The fourth century saw a major transformation in imperial administration as the Roman Empire became the Late Roman Empire.  The Greek language replaced Latin in official usage as more authoritarian institutions replaced Latinate republican institutions.   The governors had more direct control of the cities, whose municipal institutions had withered; he and not the local elites bore the responsibility for administering justice (on appeal from city tribunals in civil cases and in the first instance in criminal) and especially for collecting taxes and redirecting the income partly to the imperial center and partly to local projects.  Increasingly in the fifth and sixth centuries the supervision of revenue passed from the governor to the local agents of the praetorian prefect. 

About 390 the government reorganized Palestine into three new provinces under governors again with ordinary consular rank.  Judaea, Samaria, the coast, and Peraea became Palaestina Prima; its governor, senior to the other governors of Palestine, resided at Caesarea.  Galilee, the lower Jezreel valley, the regions east of Galilee, and the western part of the former Decapolis constituted Palaestina Secunda; Scythopolis became the usual seat of government.  And the Negev and southern Transjordan--once Arabia--and most of Sinai became Palaestina Tertia, with Petra the usual residence of the governor (this third region, also called Palaestina Salutaris, seems to have had a discreet identity already in the middle of the fourth century).  The reorganization reduced Arabia to the northern Transjordan east of Peraea.  There continued a single dux Palaestinae who commanded military units scattered across the provinces, especially Third Palestine, where the limes still represented his primary responsibility.   Internal policing lay in the hands of the governors with their limited forces.
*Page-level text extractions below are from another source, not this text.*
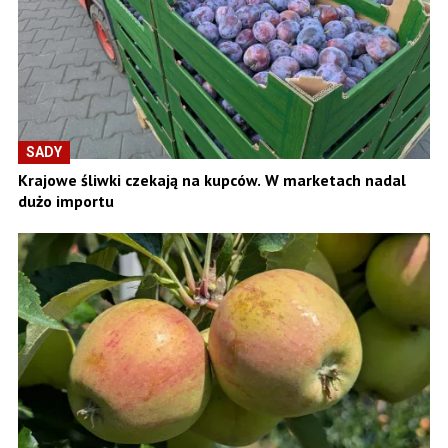
SADY
Krajowe śliwki czekają na kupców. W marketach nadal
dużo importu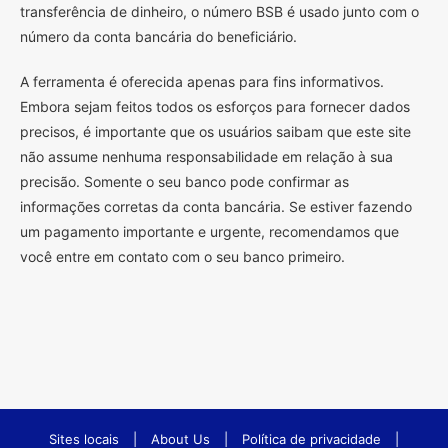
transferência de dinheiro, o número BSB é usado junto com o
número da conta bancária do beneficiário.
A ferramenta é oferecida apenas para fins informativos.
Embora sejam feitos todos os esforços para fornecer dados
precisos, é importante que os usuários saibam que este site
não assume nenhuma responsabilidade em relação à sua
precisão. Somente o seu banco pode confirmar as
informações corretas da conta bancária. Se estiver fazendo
um pagamento importante e urgente, recomendamos que
você entre em contato com o seu banco primeiro.
Sites locais
|
About Us
|
Política de privacidade
|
In  536 Justinian upgraded the governor of Palestine I from ordinary or consular to proconsular rank, the highest rank available to provincial governors (Novel 103).  He also increased the governor's authority over second and third Palestine and granted him limited military powers with which the dux could not interfere.

Roman administration of Palestine ended temporarily during the Persian occupation of 614-28, then permanently after the Arabs conquered the region beginning in 635.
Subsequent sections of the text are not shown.